━━━━━ DATA EXTRACT ━━━━━
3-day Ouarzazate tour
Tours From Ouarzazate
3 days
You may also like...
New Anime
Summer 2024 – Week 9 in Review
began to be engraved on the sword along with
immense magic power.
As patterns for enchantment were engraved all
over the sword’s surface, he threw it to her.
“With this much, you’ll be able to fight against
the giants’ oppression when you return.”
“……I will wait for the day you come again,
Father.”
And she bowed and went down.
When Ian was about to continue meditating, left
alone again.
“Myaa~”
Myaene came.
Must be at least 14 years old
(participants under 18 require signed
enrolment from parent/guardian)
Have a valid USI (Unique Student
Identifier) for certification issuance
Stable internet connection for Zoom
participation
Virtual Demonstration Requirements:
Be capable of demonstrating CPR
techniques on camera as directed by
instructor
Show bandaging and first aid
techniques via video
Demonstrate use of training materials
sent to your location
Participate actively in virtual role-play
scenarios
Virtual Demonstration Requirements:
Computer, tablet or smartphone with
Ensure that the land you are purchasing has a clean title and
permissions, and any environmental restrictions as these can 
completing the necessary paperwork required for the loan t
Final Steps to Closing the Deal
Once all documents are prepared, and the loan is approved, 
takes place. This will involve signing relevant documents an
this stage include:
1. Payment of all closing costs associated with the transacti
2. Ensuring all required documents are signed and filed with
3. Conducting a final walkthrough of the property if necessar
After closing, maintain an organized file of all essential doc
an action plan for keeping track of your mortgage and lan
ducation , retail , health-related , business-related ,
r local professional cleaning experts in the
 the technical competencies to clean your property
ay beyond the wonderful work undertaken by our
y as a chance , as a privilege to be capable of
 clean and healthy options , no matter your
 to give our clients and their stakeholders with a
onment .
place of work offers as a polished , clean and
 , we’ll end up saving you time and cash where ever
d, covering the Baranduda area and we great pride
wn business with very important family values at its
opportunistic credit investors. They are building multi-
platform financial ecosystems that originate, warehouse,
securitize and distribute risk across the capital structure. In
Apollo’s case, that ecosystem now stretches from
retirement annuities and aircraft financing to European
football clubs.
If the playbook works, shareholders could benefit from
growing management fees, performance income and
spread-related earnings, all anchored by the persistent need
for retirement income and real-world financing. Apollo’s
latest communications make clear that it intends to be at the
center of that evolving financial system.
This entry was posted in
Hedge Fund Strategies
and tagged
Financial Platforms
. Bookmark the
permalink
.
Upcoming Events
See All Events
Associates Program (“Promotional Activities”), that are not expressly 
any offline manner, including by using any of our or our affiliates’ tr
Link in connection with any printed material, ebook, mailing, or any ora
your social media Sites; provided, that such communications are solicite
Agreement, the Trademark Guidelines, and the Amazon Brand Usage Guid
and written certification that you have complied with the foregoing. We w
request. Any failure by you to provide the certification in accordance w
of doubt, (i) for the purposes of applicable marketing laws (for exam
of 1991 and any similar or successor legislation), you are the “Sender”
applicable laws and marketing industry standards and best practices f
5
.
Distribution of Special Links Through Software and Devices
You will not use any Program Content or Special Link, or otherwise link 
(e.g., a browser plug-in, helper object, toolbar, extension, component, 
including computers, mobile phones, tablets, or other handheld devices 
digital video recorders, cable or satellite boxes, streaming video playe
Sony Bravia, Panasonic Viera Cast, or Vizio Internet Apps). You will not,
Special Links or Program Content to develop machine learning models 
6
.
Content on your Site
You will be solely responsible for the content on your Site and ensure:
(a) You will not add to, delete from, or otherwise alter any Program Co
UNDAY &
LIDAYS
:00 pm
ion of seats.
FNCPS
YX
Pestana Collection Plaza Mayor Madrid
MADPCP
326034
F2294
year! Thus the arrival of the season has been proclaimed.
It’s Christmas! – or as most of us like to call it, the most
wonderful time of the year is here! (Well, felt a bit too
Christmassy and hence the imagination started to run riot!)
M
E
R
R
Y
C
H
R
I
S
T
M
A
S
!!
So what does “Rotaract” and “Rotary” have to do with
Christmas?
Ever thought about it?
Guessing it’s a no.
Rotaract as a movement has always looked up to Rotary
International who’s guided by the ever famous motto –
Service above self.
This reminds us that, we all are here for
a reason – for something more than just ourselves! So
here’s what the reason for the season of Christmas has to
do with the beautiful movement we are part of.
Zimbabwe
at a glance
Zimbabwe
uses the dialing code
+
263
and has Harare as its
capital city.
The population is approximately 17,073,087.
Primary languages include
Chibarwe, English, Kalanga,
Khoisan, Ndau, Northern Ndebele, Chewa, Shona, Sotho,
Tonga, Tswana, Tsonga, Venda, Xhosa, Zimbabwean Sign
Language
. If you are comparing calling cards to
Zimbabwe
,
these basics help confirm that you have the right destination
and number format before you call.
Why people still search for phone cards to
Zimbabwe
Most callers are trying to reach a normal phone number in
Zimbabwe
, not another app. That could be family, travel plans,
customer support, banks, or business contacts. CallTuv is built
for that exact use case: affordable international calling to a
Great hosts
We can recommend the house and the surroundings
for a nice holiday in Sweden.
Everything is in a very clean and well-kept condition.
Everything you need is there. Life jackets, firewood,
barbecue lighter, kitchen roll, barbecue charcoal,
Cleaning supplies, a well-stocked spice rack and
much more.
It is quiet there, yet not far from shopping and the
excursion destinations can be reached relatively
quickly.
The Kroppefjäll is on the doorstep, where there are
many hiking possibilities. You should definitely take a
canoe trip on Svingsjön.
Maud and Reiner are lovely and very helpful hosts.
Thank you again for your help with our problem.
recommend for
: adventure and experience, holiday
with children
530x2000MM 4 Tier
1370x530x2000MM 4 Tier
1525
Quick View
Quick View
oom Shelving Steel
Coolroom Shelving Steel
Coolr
━━━━━
• **WHAT IS REQUIRED**:
Using the entries above, print each one again without any alteration.

• **WRITTEN ANSWER**:
3-day Ouarzazate tour
Tours From Ouarzazate
3 days
You may also like...
New Anime
Summer 2024 – Week 9 in Review
began to be engraved on the sword along with
immense magic power.
As patterns for enchantment were engraved all
over the sword’s surface, he threw it to her.
“With this much, you’ll be able to fight against
the giants’ oppression when you return.”
“……I will wait for the day you come again,
Father.”
And she bowed and went down.
When Ian was about to continue meditating, left
alone again.
“Myaa~”
Myaene came.
Must be at least 14 years old
(participants under 18 require signed
enrolment from parent/guardian)
Have a valid USI (Unique Student
Identifier) for certification issuance
Stable internet connection for Zoom
participation
Virtual Demonstration Requirements:
Be capable of demonstrating CPR
techniques on camera as directed by
instructor
Show bandaging and first aid
techniques via video
Demonstrate use of training materials
sent to your location
Participate actively in virtual role-play
scenarios
Virtual Demonstration Requirements:
Computer, tablet or smartphone with
Ensure that the land you are purchasing has a clean title and
permissions, and any environmental restrictions as these can 
completing the necessary paperwork required for the loan t
Final Steps to Closing the Deal
Once all documents are prepared, and the loan is approved, 
takes place. This will involve signing relevant documents an
this stage include:
1. Payment of all closing costs associated with the transacti
2. Ensuring all required documents are signed and filed with
3. Conducting a final walkthrough of the property if necessar
After closing, maintain an organized file of all essential doc
an action plan for keeping track of your mortgage and lan
ducation , retail , health-related , business-related ,
r local professional cleaning experts in the
 the technical competencies to clean your property
ay beyond the wonderful work undertaken by our
y as a chance , as a privilege to be capable of
 clean and healthy options , no matter your
 to give our clients and their stakeholders with a
onment .
place of work offers as a polished , clean and
 , we’ll end up saving you time and cash where ever
d, covering the Baranduda area and we great pride
wn business with very important family values at its
opportunistic credit investors. They are building multi-
platform financial ecosystems that originate, warehouse,
securitize and distribute risk across the capital structure. In
Apollo’s case, that ecosystem now stretches from
retirement annuities and aircraft financing to European
football clubs.
If the playbook works, shareholders could benefit from
growing management fees, performance income and
spread-related earnings, all anchored by the persistent need
for retirement income and real-world financing. Apollo’s
latest communications make clear that it intends to be at the
center of that evolving financial system.
This entry was posted in
Hedge Fund Strategies
and tagged
Financial Platforms
. Bookmark the
permalink
.
Upcoming Events
See All Events
Associates Program (“Promotional Activities”), that are not expressly 
any offline manner, including by using any of our or our affiliates’ tr
Link in connection with any printed material, ebook, mailing, or any ora
your social media Sites; provided, that such communications are solicite
Agreement, the Trademark Guidelines, and the Amazon Brand Usage Guid
and written certification that you have complied with the foregoing. We w
request. Any failure by you to provide the certification in accordance w
of doubt, (i) for the purposes of applicable marketing laws (for exam
of 1991 and any similar or successor legislation), you are the “Sender”
applicable laws and marketing industry standards and best practices f
5
.
Distribution of Special Links Through Software and Devices
You will not use any Program Content or Special Link, or otherwise link 
(e.g., a browser plug-in, helper object, toolbar, extension, component, 
including computers, mobile phones, tablets, or other handheld devices 
digital video recorders, cable or satellite boxes, streaming video playe
Sony Bravia, Panasonic Viera Cast, or Vizio Internet Apps). You will not,
Special Links or Program Content to develop machine learning models 
6
.
Content on your Site
You will be solely responsible for the content on your Site and ensure:
(a) You will not add to, delete from, or otherwise alter any Program Co
UNDAY &
LIDAYS
:00 pm
ion of seats.
FNCPS
YX
Pestana Collection Plaza Mayor Madrid
MADPCP
326034
F2294
year! Thus the arrival of the season has been proclaimed.
It’s Christmas! – or as most of us like to call it, the most
wonderful time of the year is here! (Well, felt a bit too
Christmassy and hence the imagination started to run riot!)
M
E
R
R
Y
C
H
R
I
S
T
M
A
S
!!
So what does “Rotaract” and “Rotary” have to do with
Christmas?
Ever thought about it?
Guessing it’s a no.
Rotaract as a movement has always looked up to Rotary
International who’s guided by the ever famous motto –
Service above self.
This reminds us that, we all are here for
a reason – for something more than just ourselves! So
here’s what the reason for the season of Christmas has to
do with the beautiful movement we are part of.
Zimbabwe
at a glance
Zimbabwe
uses the dialing code
+
263
and has Harare as its
capital city.
The population is approximately 17,073,087.
Primary languages include
Chibarwe, English, Kalanga,
Khoisan, Ndau, Northern Ndebele, Chewa, Shona, Sotho,
Tonga, Tswana, Tsonga, Venda, Xhosa, Zimbabwean Sign
Language
. If you are comparing calling cards to
Zimbabwe
,
these basics help confirm that you have the right destination
and number format before you call.
Why people still search for phone cards to
Zimbabwe
Most callers are trying to reach a normal phone number in
Zimbabwe
, not another app. That could be family, travel plans,
customer support, banks, or business contacts. CallTuv is built
for that exact use case: affordable international calling to a
Great hosts
We can recommend the house and the surroundings
for a nice holiday in Sweden.
Everything is in a very clean and well-kept condition.
Everything you need is there. Life jackets, firewood,
barbecue lighter, kitchen roll, barbecue charcoal,
Cleaning supplies, a well-stocked spice rack and
much more.
It is quiet there, yet not far from shopping and the
excursion destinations can be reached relatively
quickly.
The Kroppefjäll is on the doorstep, where there are
many hiking possibilities. You should definitely take a
canoe trip on Svingsjön.
Maud and Reiner are lovely and very helpful hosts.
Thank you again for your help with our problem.
recommend for
: adventure and experience, holiday
with children
530x2000MM 4 Tier
1370x530x2000MM 4 Tier
1525
Quick View
Quick View
oom Shelving Steel
Coolroom Shelving Steel
Coolr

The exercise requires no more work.